Everything in the records below except the images should be output exactly as written.

Available data
Segment Open

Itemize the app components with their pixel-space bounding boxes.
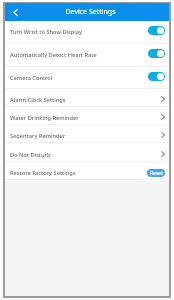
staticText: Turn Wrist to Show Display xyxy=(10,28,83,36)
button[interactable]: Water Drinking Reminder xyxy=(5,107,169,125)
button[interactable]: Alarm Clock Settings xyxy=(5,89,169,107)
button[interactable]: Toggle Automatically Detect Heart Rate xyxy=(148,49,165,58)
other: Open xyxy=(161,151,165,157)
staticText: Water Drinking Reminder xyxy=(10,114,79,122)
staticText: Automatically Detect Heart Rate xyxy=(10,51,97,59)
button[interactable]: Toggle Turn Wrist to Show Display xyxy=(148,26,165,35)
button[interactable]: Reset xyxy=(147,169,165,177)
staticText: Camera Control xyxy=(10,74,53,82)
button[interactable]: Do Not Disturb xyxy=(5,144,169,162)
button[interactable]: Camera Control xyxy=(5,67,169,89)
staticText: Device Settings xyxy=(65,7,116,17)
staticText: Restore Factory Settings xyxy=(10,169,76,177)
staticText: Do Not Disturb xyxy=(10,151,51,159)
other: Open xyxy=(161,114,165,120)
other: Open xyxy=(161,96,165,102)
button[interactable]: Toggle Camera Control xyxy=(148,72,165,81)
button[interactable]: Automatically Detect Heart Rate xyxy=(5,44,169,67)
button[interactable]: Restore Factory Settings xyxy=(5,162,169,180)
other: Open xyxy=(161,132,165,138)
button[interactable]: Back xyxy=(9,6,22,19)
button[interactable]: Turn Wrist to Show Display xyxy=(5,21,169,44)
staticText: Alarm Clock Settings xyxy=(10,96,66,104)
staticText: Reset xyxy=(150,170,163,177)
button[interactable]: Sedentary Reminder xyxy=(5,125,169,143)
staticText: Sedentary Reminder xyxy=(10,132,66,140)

Segment Closed

Answer to this problem
Itemize the app components with their pixel-space bounding boxes.
staticText: Turn Wrist to Show Display xyxy=(10,28,83,36)
button[interactable]: Water Drinking Reminder xyxy=(5,107,169,125)
button[interactable]: Alarm Clock Settings xyxy=(5,89,169,107)
button[interactable]: Toggle Automatically Detect Heart Rate xyxy=(148,49,165,58)
other: Open xyxy=(161,151,165,157)
staticText: Water Drinking Reminder xyxy=(10,114,79,122)
staticText: Automatically Detect Heart Rate xyxy=(10,51,97,59)
button[interactable]: Toggle Turn Wrist to Show Display xyxy=(148,26,165,35)
button[interactable]: Reset xyxy=(147,169,165,177)
staticText: Camera Control xyxy=(10,74,53,82)
button[interactable]: Do Not Disturb xyxy=(5,144,169,162)
button[interactable]: Camera Control xyxy=(5,67,169,89)
staticText: Device Settings xyxy=(65,7,116,17)
staticText: Restore Factory Settings xyxy=(10,169,76,177)
staticText: Do Not Disturb xyxy=(10,151,51,159)
other: Open xyxy=(161,114,165,120)
other: Open xyxy=(161,96,165,102)
button[interactable]: Toggle Camera Control xyxy=(148,72,165,81)
button[interactable]: Automatically Detect Heart Rate xyxy=(5,44,169,67)
button[interactable]: Restore Factory Settings xyxy=(5,162,169,180)
other: Open xyxy=(161,132,165,138)
button[interactable]: Back xyxy=(9,6,22,19)
button[interactable]: Turn Wrist to Show Display xyxy=(5,21,169,44)
staticText: Alarm Clock Settings xyxy=(10,96,66,104)
staticText: Reset xyxy=(150,170,163,177)
button[interactable]: Sedentary Reminder xyxy=(5,125,169,143)
staticText: Sedentary Reminder xyxy=(10,132,66,140)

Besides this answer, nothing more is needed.